Task directions: Every line from the start of the records through the line with "La inclusión educativa, especialmente" is to be written out exactly; pictures are not.

Saved data entries:
== Segment start ==

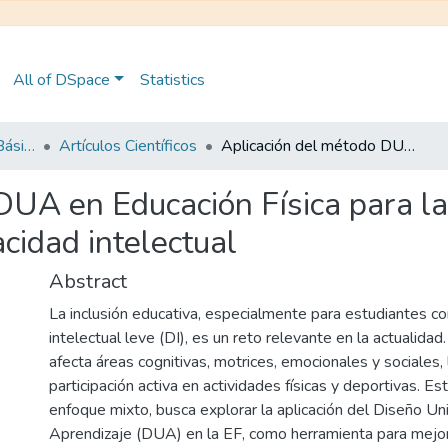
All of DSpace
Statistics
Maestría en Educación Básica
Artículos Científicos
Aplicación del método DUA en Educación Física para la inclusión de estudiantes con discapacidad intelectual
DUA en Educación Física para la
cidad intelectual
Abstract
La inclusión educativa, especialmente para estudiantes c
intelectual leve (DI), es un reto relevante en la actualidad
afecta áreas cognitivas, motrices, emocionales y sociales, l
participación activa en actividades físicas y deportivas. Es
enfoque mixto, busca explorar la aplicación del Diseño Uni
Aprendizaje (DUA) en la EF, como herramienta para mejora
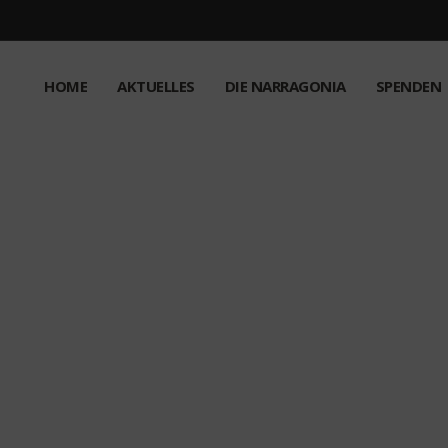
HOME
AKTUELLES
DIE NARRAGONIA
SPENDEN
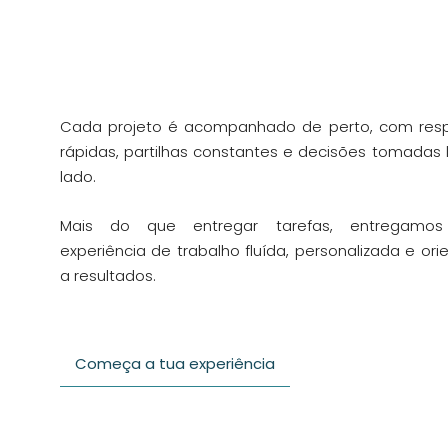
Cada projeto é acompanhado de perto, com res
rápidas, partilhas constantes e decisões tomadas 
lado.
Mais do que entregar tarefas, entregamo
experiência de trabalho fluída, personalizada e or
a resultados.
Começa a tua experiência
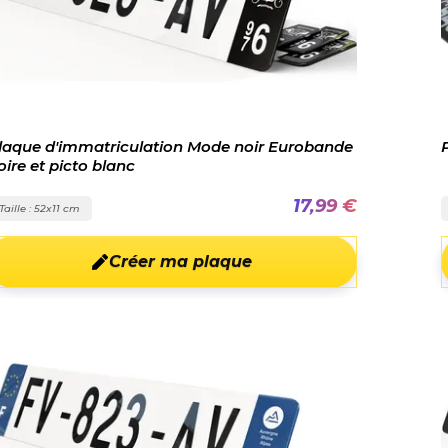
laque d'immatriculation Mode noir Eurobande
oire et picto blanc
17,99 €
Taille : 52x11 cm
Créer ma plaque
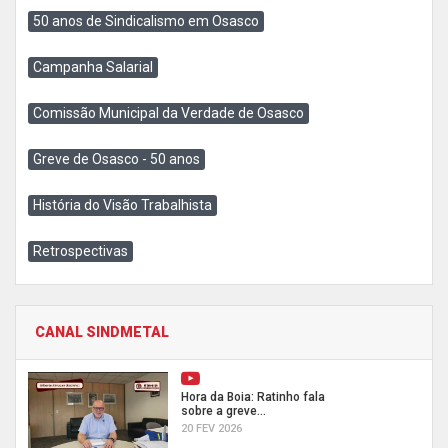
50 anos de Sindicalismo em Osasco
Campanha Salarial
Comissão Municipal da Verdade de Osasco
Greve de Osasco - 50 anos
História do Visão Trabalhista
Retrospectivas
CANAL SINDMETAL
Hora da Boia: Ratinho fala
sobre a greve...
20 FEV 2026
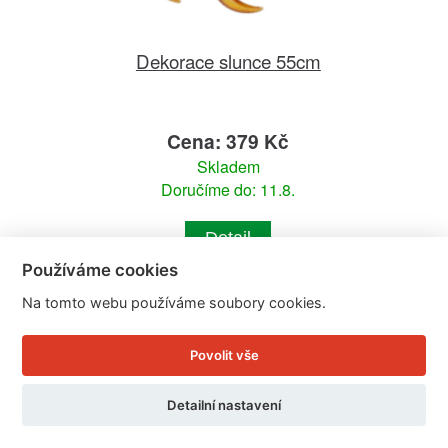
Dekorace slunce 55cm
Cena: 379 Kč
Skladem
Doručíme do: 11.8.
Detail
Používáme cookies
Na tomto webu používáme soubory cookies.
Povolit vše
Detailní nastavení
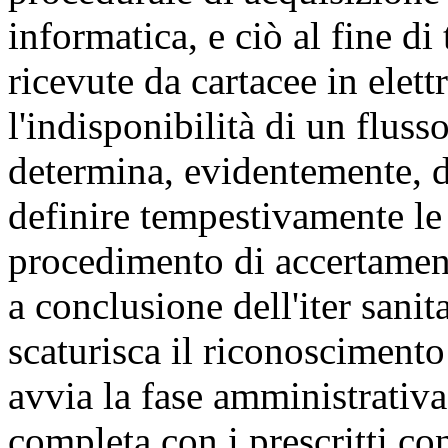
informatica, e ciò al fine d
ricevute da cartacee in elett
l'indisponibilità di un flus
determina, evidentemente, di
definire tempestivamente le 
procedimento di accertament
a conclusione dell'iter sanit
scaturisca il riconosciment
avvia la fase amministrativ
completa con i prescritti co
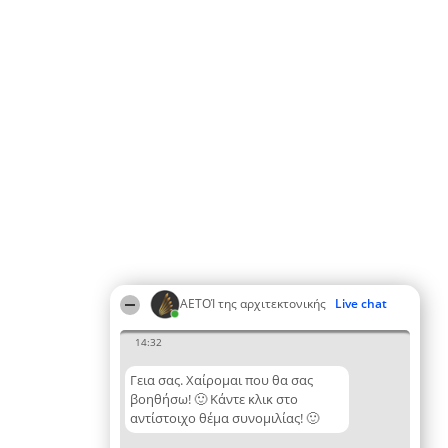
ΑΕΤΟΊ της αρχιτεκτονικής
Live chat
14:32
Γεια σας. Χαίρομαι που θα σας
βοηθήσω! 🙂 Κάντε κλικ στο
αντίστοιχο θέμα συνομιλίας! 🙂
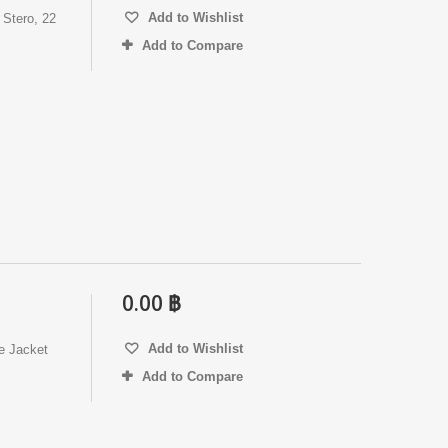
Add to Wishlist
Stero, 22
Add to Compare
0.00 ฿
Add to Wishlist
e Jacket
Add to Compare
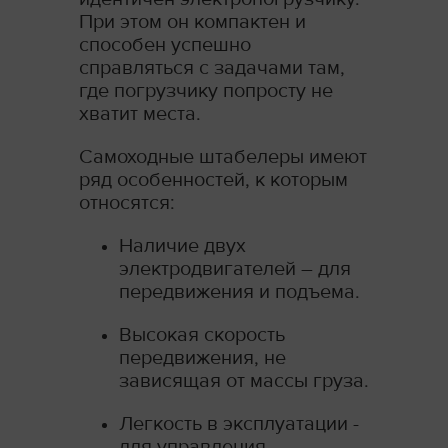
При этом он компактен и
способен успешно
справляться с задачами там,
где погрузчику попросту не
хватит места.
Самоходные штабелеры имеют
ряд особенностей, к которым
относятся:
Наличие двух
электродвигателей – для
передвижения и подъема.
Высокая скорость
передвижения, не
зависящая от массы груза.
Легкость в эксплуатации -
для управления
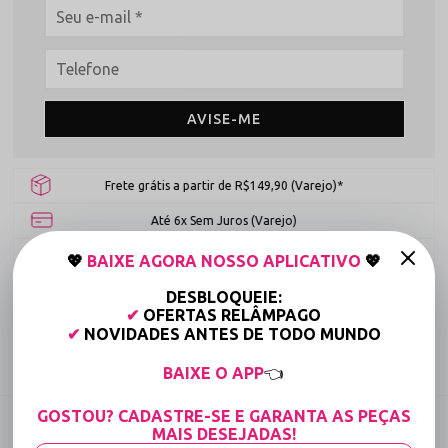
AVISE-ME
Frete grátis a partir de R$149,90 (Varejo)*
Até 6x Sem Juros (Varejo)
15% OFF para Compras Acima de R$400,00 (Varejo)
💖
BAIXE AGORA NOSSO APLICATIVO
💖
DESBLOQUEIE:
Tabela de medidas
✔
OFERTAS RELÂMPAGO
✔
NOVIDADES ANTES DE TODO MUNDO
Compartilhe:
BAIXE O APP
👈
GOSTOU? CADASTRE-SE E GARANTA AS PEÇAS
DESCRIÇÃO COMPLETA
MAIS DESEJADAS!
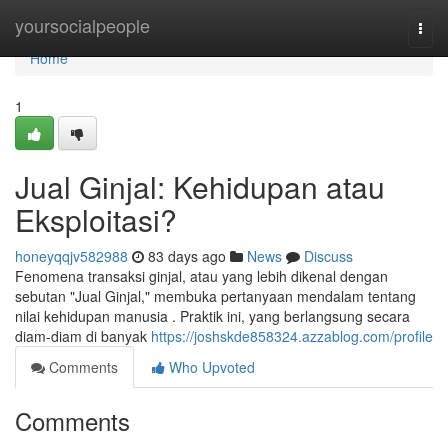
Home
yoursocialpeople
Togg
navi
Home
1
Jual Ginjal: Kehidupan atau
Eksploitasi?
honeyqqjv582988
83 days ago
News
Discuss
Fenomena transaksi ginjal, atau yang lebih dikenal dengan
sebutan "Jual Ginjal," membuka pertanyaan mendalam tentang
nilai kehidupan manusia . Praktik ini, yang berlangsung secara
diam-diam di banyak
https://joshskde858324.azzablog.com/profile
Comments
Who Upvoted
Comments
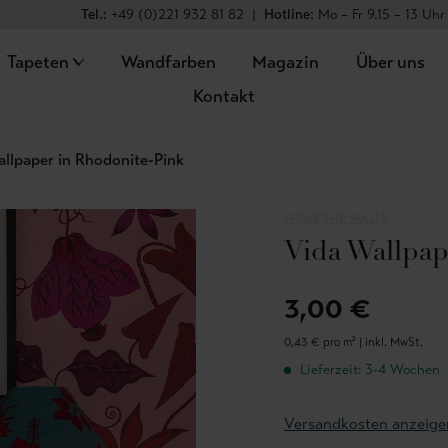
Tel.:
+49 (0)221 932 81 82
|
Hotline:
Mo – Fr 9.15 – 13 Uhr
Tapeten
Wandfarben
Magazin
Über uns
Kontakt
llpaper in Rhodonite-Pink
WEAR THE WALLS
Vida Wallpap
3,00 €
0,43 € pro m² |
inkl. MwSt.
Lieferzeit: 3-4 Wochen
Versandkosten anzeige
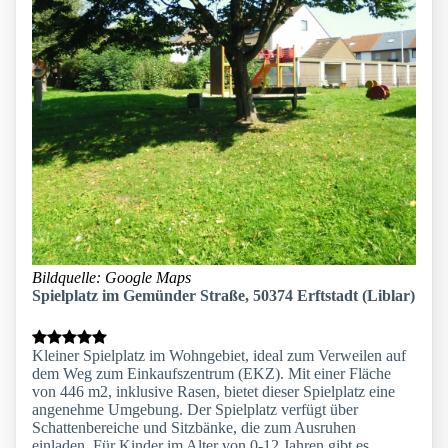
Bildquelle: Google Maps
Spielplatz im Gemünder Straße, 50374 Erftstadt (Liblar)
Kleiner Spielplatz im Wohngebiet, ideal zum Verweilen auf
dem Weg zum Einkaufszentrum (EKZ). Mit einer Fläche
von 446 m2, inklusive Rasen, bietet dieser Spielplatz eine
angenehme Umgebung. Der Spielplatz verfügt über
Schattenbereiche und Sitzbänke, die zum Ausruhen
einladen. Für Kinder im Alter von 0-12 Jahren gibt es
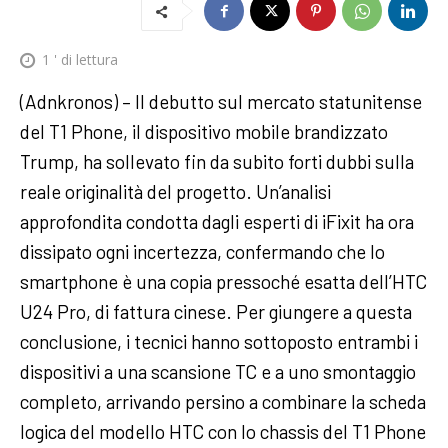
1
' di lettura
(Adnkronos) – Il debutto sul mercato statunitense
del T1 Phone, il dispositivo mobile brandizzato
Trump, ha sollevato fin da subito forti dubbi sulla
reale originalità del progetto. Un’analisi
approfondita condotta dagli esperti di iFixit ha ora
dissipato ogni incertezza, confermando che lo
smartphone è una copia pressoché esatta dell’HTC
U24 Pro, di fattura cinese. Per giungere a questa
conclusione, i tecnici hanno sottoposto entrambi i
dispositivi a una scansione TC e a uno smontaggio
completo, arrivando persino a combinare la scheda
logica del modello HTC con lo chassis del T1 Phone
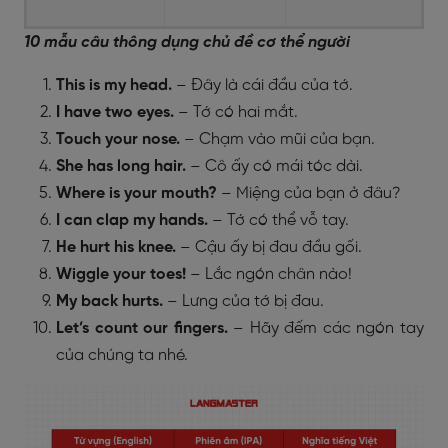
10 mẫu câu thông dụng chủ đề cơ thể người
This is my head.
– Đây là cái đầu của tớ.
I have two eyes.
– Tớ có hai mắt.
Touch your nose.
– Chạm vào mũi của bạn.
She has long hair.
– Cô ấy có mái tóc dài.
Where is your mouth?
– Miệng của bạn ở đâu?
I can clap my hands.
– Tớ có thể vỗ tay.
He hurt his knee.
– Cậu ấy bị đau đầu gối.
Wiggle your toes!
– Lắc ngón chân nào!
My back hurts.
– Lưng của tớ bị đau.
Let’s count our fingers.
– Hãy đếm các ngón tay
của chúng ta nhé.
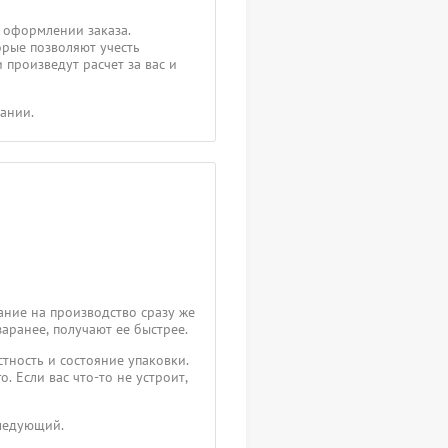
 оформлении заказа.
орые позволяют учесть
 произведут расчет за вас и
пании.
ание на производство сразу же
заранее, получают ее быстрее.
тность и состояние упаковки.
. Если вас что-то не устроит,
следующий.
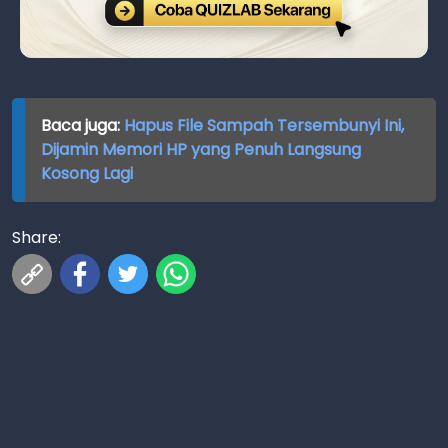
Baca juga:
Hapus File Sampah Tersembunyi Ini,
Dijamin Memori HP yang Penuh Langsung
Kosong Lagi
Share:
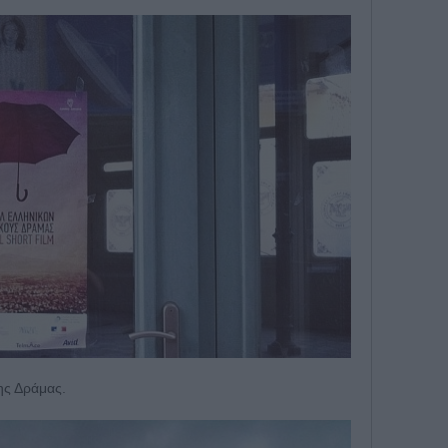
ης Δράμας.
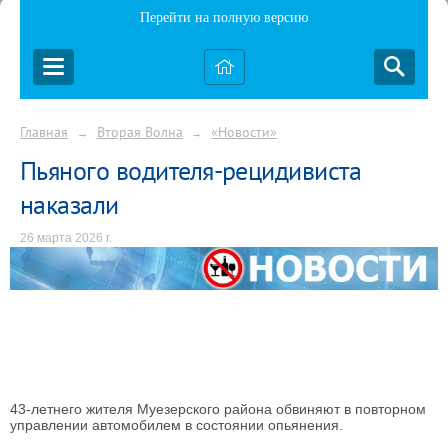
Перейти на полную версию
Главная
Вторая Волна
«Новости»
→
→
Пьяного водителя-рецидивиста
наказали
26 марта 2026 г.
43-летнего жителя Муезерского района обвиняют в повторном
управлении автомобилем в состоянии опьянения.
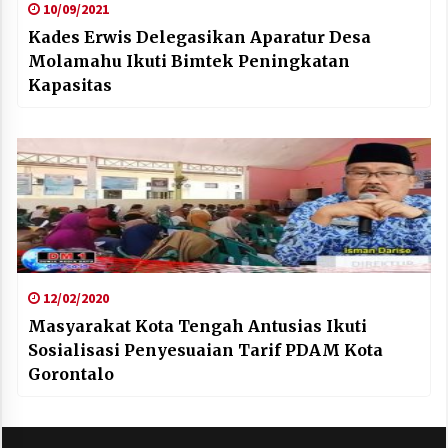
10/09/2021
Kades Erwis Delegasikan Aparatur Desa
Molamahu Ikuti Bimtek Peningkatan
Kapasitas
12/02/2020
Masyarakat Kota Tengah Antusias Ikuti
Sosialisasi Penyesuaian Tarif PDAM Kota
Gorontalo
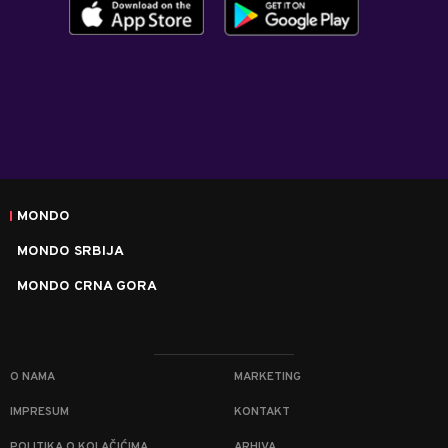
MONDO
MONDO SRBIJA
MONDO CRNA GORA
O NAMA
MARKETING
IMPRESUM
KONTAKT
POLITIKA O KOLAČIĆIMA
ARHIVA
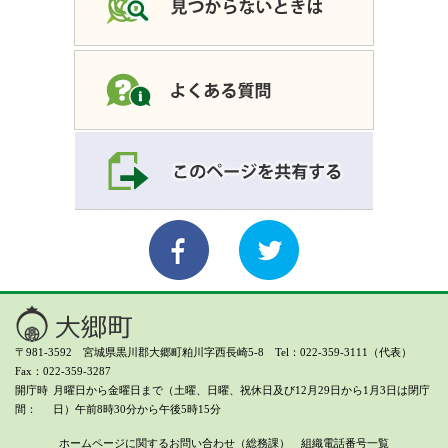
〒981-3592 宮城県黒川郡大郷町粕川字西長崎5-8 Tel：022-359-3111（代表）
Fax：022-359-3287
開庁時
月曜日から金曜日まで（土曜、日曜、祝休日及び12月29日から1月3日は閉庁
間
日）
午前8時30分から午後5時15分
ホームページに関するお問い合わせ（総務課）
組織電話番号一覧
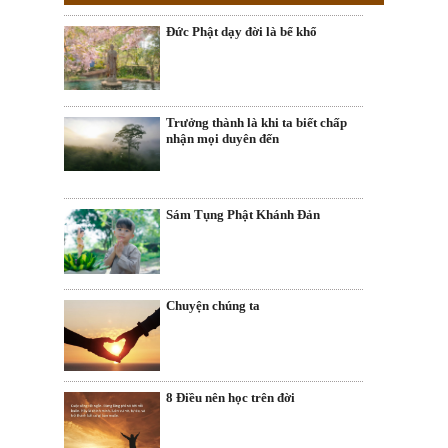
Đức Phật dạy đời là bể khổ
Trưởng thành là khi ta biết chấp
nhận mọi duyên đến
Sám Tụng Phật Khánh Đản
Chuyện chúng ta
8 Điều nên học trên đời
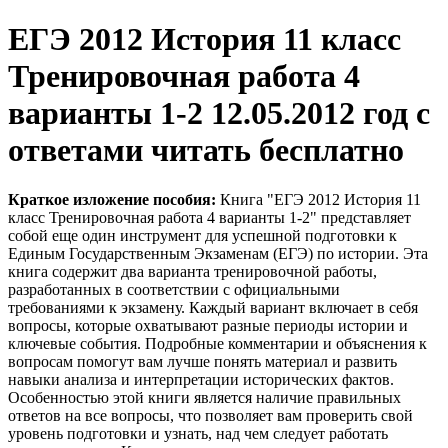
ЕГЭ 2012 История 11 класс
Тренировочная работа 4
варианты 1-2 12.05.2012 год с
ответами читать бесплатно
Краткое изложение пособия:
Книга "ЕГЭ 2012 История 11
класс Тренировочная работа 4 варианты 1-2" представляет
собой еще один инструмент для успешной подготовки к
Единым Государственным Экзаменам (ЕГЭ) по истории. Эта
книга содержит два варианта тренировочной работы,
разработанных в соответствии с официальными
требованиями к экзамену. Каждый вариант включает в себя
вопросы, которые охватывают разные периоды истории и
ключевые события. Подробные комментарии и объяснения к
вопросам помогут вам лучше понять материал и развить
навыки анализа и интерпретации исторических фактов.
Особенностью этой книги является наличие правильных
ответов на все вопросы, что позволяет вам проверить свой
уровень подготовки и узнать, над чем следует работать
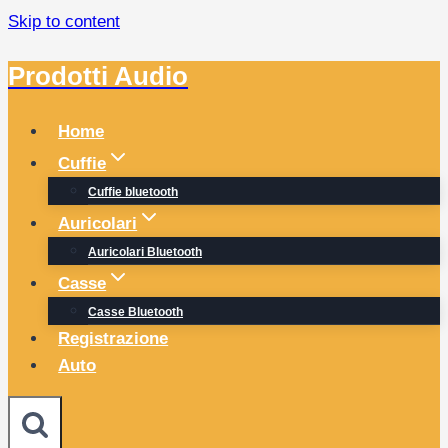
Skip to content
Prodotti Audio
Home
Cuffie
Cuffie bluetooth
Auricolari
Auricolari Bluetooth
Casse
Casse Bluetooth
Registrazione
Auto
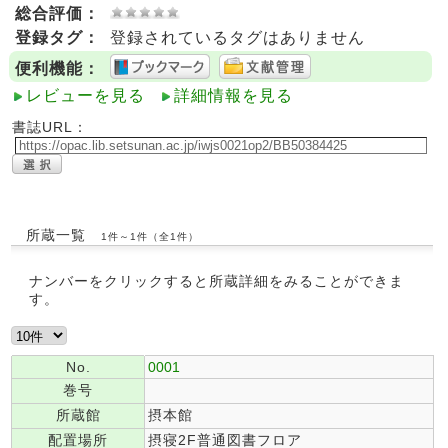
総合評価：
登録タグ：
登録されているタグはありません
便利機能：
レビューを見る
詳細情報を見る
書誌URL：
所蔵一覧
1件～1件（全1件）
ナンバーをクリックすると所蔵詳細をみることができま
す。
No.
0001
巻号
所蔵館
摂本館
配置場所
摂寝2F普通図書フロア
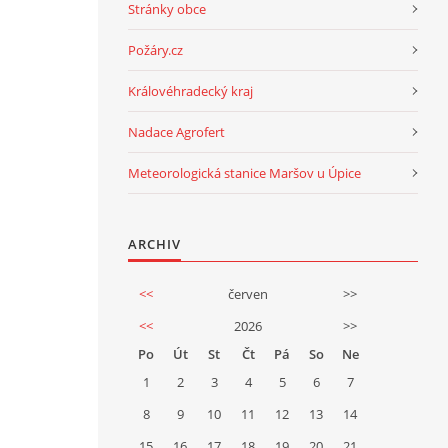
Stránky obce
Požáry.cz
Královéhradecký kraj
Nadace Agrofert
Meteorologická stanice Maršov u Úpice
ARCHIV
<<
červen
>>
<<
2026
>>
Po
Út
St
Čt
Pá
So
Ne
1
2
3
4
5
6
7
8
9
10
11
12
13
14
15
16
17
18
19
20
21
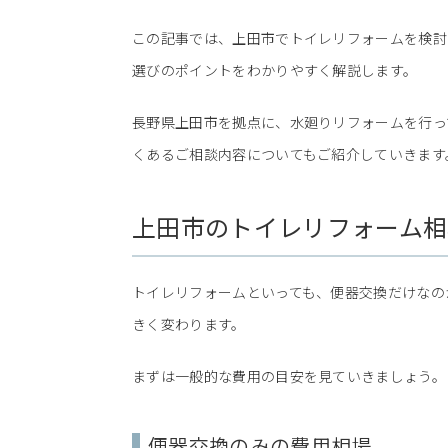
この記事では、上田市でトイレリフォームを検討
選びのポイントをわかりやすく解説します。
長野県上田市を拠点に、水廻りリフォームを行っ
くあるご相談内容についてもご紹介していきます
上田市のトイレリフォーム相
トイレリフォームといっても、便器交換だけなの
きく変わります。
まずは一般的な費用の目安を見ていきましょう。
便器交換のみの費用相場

== Segment end ==

Expected answer:
All of DSpace
Statistics
Maestría en Educación Básica
Artículos Científicos
Aplicación del método DUA en Educación Física para la inclusión de estudiantes con discapacidad intelectual
DUA en Educación Física para la
cidad intelectual
Abstract
La inclusión educativa, especialmente para estudiantes c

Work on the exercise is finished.